From his experiences as President Barack Obama’s former personal aide, Reggie Love said in an on-campus lecture Monday that, when dealing with crisis, people must be empathetic, understand their opponents’ points of view and allow them to express their feelings.
Known as President Obama’s “body man,” Love spoke to about 50 people at the Student Activity Center auditorium as he shared his experiences and life lessons as a personal aide.
Love worked in that position alongside the president from the 2008 campaign until 2011, when he left his position to complete his MBA at the University of Pennsylvania. Love said it is important for people to focus on how they can negotiate with each other.
“It may not be an equivalent one-to-one swap, but the gesture is typically appreciated,” Love said. “I think solutions are important, but, in some cases, there’s not an actual solution out there that is going to be 100-percent [admissible] to all parties within the ecosystem.”
Love said he began his work in politics after becoming a staff assistant in then-U.S. Sen.
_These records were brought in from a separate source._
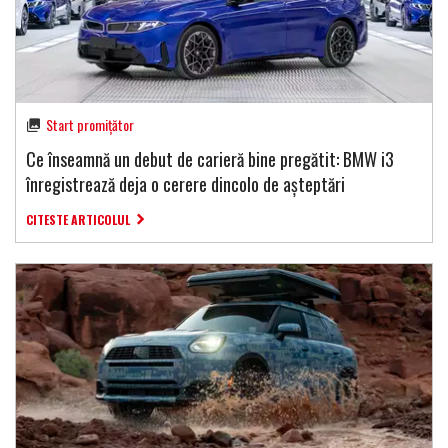
Start promițător
Ce înseamnă un debut de carieră bine pregătit: BMW i3
înregistrează deja o cerere dincolo de așteptări
CITESTE ARTICOLUL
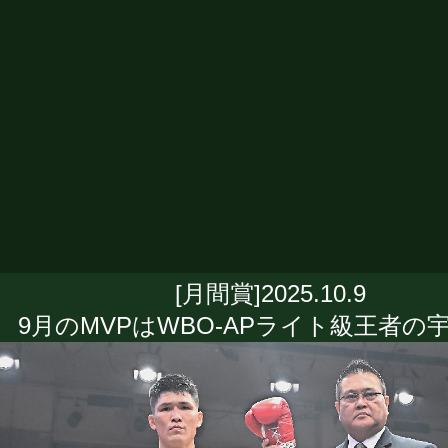
[月間賞]2025.10.9
9月のMVPはWBO-APライト級王者の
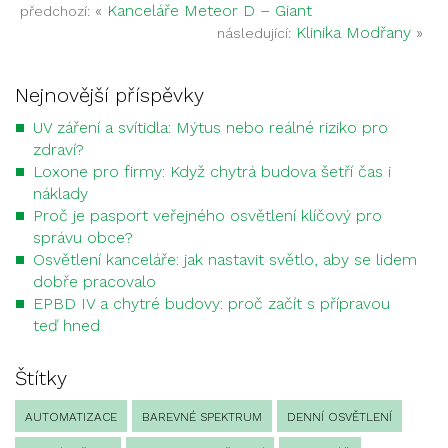
«
Kanceláře Meteor D – Giant
předchozí:
Klinika Modřany
»
následující:
Nejnovější příspěvky
UV záření a svítidla: Mýtus nebo reálné riziko pro
zdraví?
Loxone pro firmy: Když chytrá budova šetří čas i
náklady
Proč je pasport veřejného osvětlení klíčový pro
správu obce?
Osvětlení kanceláře: jak nastavit světlo, aby se lidem
dobře pracovalo
EPBD IV a chytré budovy: proč začít s přípravou
teď hned
Štítky
AUTOMATIZACE
BAREVNÉ SPEKTRUM
DENNÍ OSVĚTLENÍ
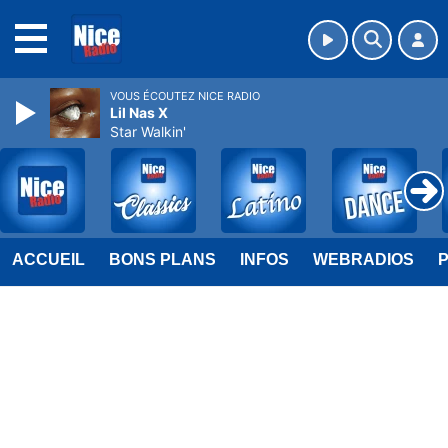
MENU
VOUS ÉCOUTEZ NICE RADIO
Lil Nas X
Star Walkin'
ACCUEIL
BONS PLANS
INFOS
WEBRADIOS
Obama’s office. He worked in the mail room, where he received what he called his “big break” by digitizing the mailing process for every letter received and sent back to constituents. People working on Obama’s campaign then promoted Love to work as Obama’s personal aide during the 2008 presidential campaign.
Love said, in Washington, D.C., everyone is constantly keeping score against another, and people hold grudges over legislation or projects not passed.
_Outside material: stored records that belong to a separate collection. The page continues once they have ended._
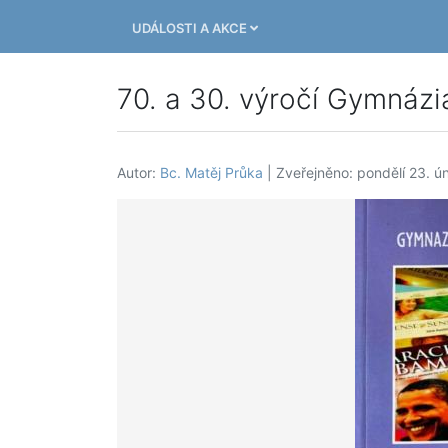
UDÁLOSTI A AKCE
70. a 30. výročí Gymnázi
Autor:
Bc. Matěj Průka
| Zveřejněno: pondělí 23. ú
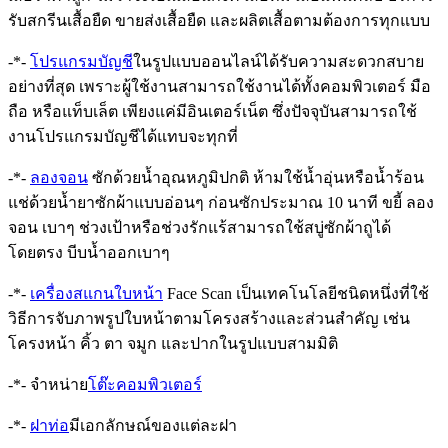
รับสกรีนเสื้อยืด ขายส่งเสื้อยืด และผลิตเสื้อตามต้องการทุกแบบ
-*-
โปรแกรมบัญชี
ในรูปแบบออนไลน์ได้รับความสะดวกสบาย
อย่างที่สุด เพราะผู้ใช้งานสามารถใช้งานได้ทั้งคอมพิวเตอร์ มือ
ถือ หรือแท็บเล็ต เพียงแค่มีอินเตอร์เน็ต ซึ่งปัจจุบันสามารถใช้
งานโปรแกรมบัญชีได้แทบจะทุกที่
-*-
ลองจอน
ซักด้วยน้ำอุณหภูมิปกติ ห้ามใช้น้ำอุ่นหรือน้ำร้อน
แช่ด้วยน้ำยาซักผ้าแบบอ่อนๆ ก่อนซักประมาณ 10 นาที ขยี้ ลอง
จอน เบาๆ ช่วงเป้าหรือช่วงรักแร้สามารถใช้สบู่ซักผ้าถูได้
โดยตรง บีบน้ำออกเบาๆ
-*-
เครื่องสแกนใบหน้า
Face Scan เป็นเทคโนโลยีชนิดหนึ่งที่ใช้
วิธีการจับภาพรูปใบหน้าตามโครงสร้างและส่วนสำคัญ เช่น
โครงหน้า คิ้ว ตา จมูก และปากในรูปแบบสามมิติ
-*- จำหน่าย
โต๊ะคอมพิวเตอร์
-*-
ฝาท่อ
มีเอกลักษณ์ของแต่ละฝา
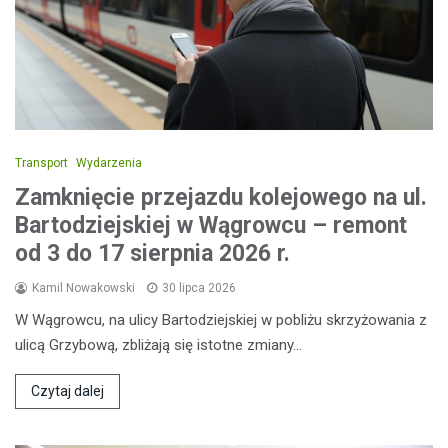
Transport
Wydarzenia
Zamknięcie przejazdu kolejowego na ul.
Bartodziejskiej w Wągrowcu – remont
od 3 do 17 sierpnia 2026 r.
Kamil Nowakowski
30 lipca 2026
W Wągrowcu, na ulicy Bartodziejskiej w pobliżu skrzyżowania z
ulicą Grzybową, zbliżają się istotne zmiany…
Czytaj dalej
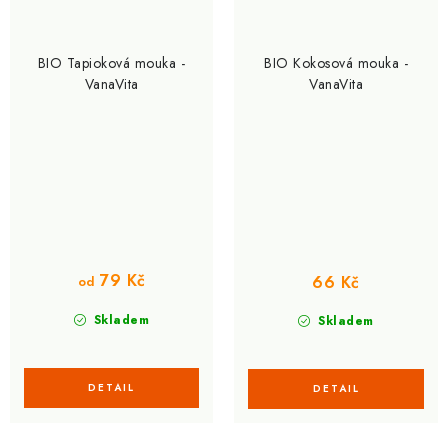
BIO Tapioková mouka -
BIO Kokosová mouka -
VanaVita
VanaVita
79 Kč
66 Kč
od
Skladem
Skladem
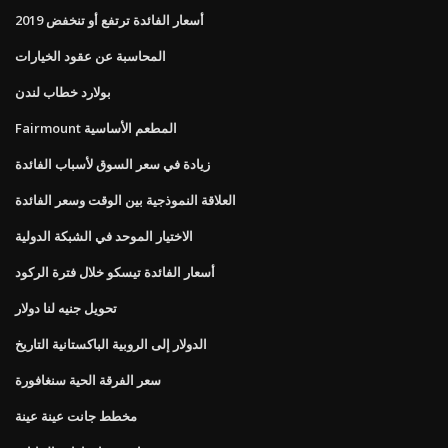
أسعار الفائدة ترتفع أو تنخفض 2019
المحاسبة عن عقود الخيارات
بولارد خطاب لندن
Fairmount المطعم الأساسية
زيادة في سعر السوق لأسباب الفائدة
العلاقة النموذجية بين الوقت وسعر الفائدة
الاختيار الموحد في الشبكة الدولية
أسعار الفائدة تيسكو خلال فترة الركود
تحويل جنيه لنا دولار
الدولار إلى الروبية الباكستانية التاريخ
سعر الفرقة الحية سنغافورة
مخطط جانت عينة عينة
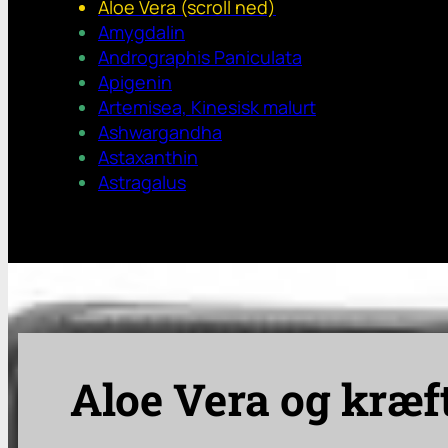
Aloe Vera (scroll ned)
Amygdalin
Andrographis Paniculata
Apigenin
Artemisea, Kinesisk malurt
Ashwargandha
Astaxanthin
Astragalus
Aloe Vera og kræf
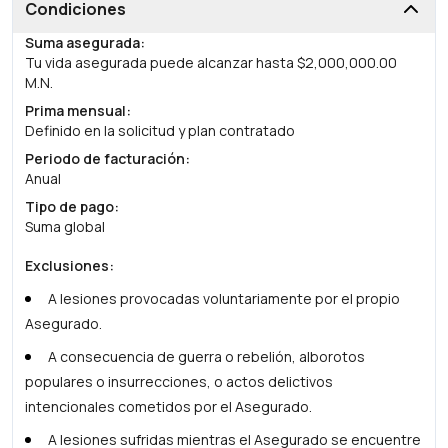
Condiciones
Suma asegurada
:
Tu vida asegurada puede alcanzar hasta $2,000,000.00
M.N.
Prima mensual
:
Definido en la solicitud y plan contratado
Periodo de facturación
:
Anual
Tipo de pago
:
Suma global
Exclusiones
:
A lesiones provocadas voluntariamente por el propio
Asegurado.
A consecuencia de guerra o rebelión, alborotos
populares o insurrecciones, o actos delictivos
intencionales cometidos por el Asegurado.
A lesiones sufridas mientras el Asegurado se encuentre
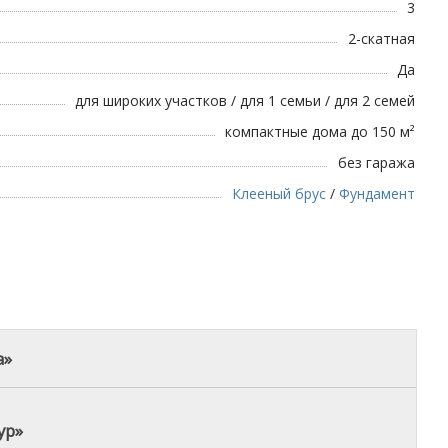
3
2-скатная
Да
для широких участков / для 1 семьи / для 2 семей
компактные дома до 150 м²
без гаража
Клееный брус
/
Фундамент
а»
ур»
“Ultimately, it doesn’t allow you to move forward when that thing happened a long time ago,” Love said. “A lot of people aren’t able to move on to the next play because they are so focused on that last thing that happened adversely to them.”
Maria Nunez, journalism sophomore and publicity officer for Campus Event and Entertainment, said she appreciated Love’s focus on having a passion in life with future jobs and opportunities.
“He didn’t just focus on the politics but just life in general, like how you should love what you do,” Nunez said.
Biology junior Barron Preston said Love provided the perfect insight into working in the political world.
“This just inspires me more to do something in politics,” Preston said. “The experiences Love expressed and the lessons he learned from being in politics just makes me even more passionate about wanting to use that experience to create change.”